___ DATA EXCERPTS ___

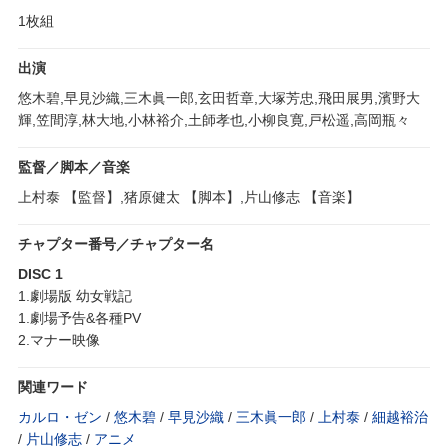
1枚組
出演
悠木碧,早見沙織,三木眞一郎,玄田哲章,大塚芳忠,飛田展男,濱野大
輝,笠間淳,林大地,小林裕介,土師孝也,小柳良寛,戸松遥,高岡瓶々
監督／脚本／音楽
上村泰 【監督】,猪原健太 【脚本】,片山修志 【音楽】
チャプター番号／チャプター名
DISC 1
1.劇場版 幼女戦記
1.劇場予告&各種PV
2.マナー映像
関連ワード
カルロ・ゼン
/
悠木碧
/
早見沙織
/
三木眞一郎
/
上村泰
/
細越裕治
/
片山修志
/
アニメ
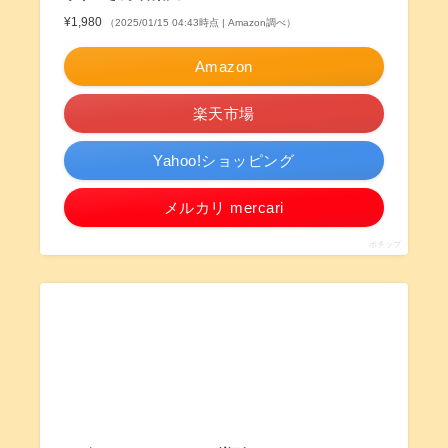
¥1,980
（2025/01/15 04:43時点 | Amazon調べ）
Amazon
楽天市場
Yahoo!ショッピング
メルカリ mercari
ポチップ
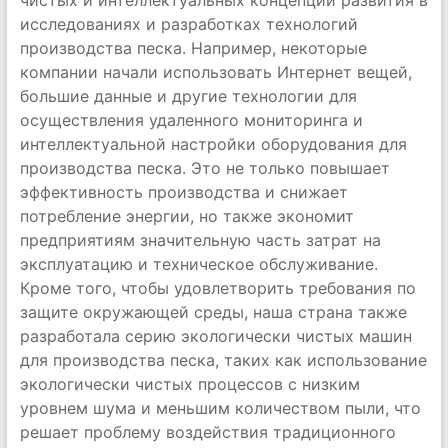
чистых и интеллектуальных концепций развития в
исследованиях и разработках технологий
производства песка. Например, некоторые
компании начали использовать Интернет вещей,
большие данные и другие технологии для
осуществления удаленного мониторинга и
интеллектуальной настройки оборудования для
производства песка. Это не только повышает
эффективность производства и снижает
потребление энергии, но также экономит
предприятиям значительную часть затрат на
эксплуатацию и техническое обслуживание.
Кроме того, чтобы удовлетворить требования по
защите окружающей среды, наша страна также
разработала серию экологически чистых машин
для производства песка, таких как использование
экологически чистых процессов с низким
уровнем шума и меньшим количеством пыли, что
решает проблему воздействия традиционного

___

AIM OF THE TASK – Filter these records, keeping every line where the word "чистых" occurs.

WRITTEN ANSWER –
чистых и интеллектуальных концепций развития в
разработала серию экологически чистых машин
экологически чистых процессов с низким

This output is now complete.